At least one of the suspects had been in contact with the man and others had been under police surveillance since his arrest in July.
A French judicial source said yesterday that Djamel Begal had "more or less direct links" with the Bin Laden terrorist network. According to Le Monde, information provided by Begal since his detention in the UAE in July was passed on to Dutch, Belgian and French police who had verified that the threat to US interests in Europe was real.
The Metropolitan police commissioner, Sir John Stevens, yesterday said that Britain was the "next biggest target" after America since it was Washington's main ally.
German authorities are today looking for two further suspects in their investigation into possible associates of the terrorists who attacked New York and Washington.
Arrest warrants were issued for Ramzi Binalshibh, a Yemeni national, and Said Bahaji, a German of Moroccan origin.

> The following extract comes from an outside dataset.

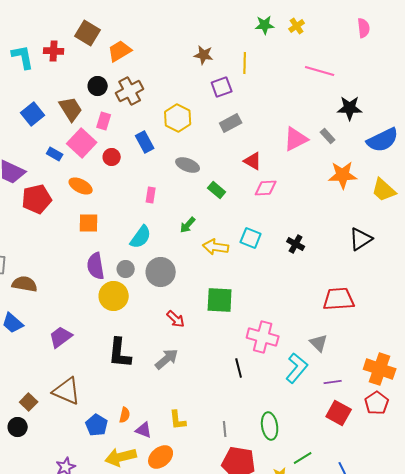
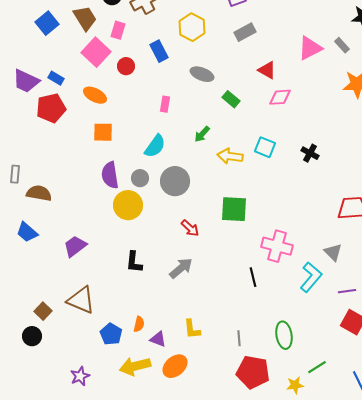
blue rectangle: (55, 154) -> (56, 78), moved
black L-shape: (120, 353) -> (134, 262), size x0.7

Both are suspected of plotting last week's attacks with three of the hijackers who lived in Hamburg.
They are being sought on charges of forming a terrorist organisation and at least 5,000 counts of murder. The men shared a flat with Mohamed Atta, who the FBI claims piloted the first plane into the World Trade Centre.
The FBI has also issued new warnings to its US regional offices to be on guard against future attacks. Authorities said there was no evidence of a direct threat but rather information that there could be more strikes.
Atlanta, Richmond, Virginia, and Boston last week received warnings from the FBI, but these were later withdrawn.
The American Water Works Association has issued warnings about a possible terrorist threat and the Federal Aviation Administration has issued a notice prohibiting flights in the immediate vicinity of any major sporting event.